Summary of the Presentation

The purpose of this project is to explore the extent to which the gaming industry disturbs family life and challenges the psychological well-being of the citizens of Macau. Action research and the key informant approach provide the basic methods employed in this project. Eight semi-structured interviews were conducted with individuals and groups considered to be key informants in the community. Textual data were analysed qualitatively for the six dimensions of temporality, belief systems, behaviour, social, relational and future orientation to explore the impact of the gaming industry on family life. Several themes indicate that the gaming industry exerts both a direct and indirect influence on the family and that psychological well-being of individuals and families is in jeopardy.

Profile of the Speaker

Dr Gertina van Schalkwyk is a psychologist and researcher on various issues related to human development and narrative meaning making across the lifespan. Her research includes identity construction and reconstruction of women and adolescents, emotional abuse of women, death and bereavement, family studies, and community mental health and psychological well-being. She comes from South Africa and is now Assistant Professor at the University of Macau in the psychology program.

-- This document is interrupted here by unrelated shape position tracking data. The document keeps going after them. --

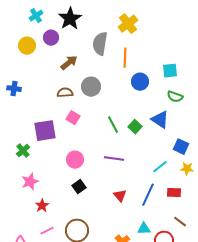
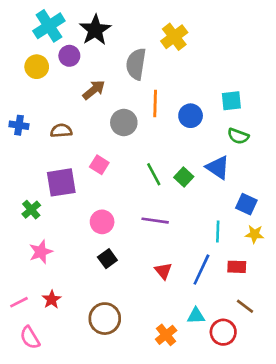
cyan cross: (36, 16) -> (49, 26), size x1.6
orange line: (125, 58) -> (155, 103), moved
brown semicircle: (65, 93) -> (61, 131), moved
cyan line: (160, 167) -> (218, 231), turned -49
red star: (42, 206) -> (52, 299), moved
pink line: (47, 231) -> (19, 302), moved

Emilie Tran is a researcher on contemporary China political and social issues. She is completing her Ph.D at the Graduate School of Social Sciences in Paris. Her dissertation is about the transformation of elite and power in post-Mao China.

Dr. Kay Chang is a California Licensed Clinical Psychologist and has been working in the mental health profession since 1994. Her diverse clinical background includes work with chemical dependency, hospital inpatient care, community mental health, family and at-risk youths outreach projects, as well as developing and directing an addiction program. Having lived and worked in Macau, Hawaii, and San Francisco, she returned to Macau in 2004 and is currently Assistant Professor at the University of Macau in the psychology program and maintains a part-time private clinical practice in Hong Kong.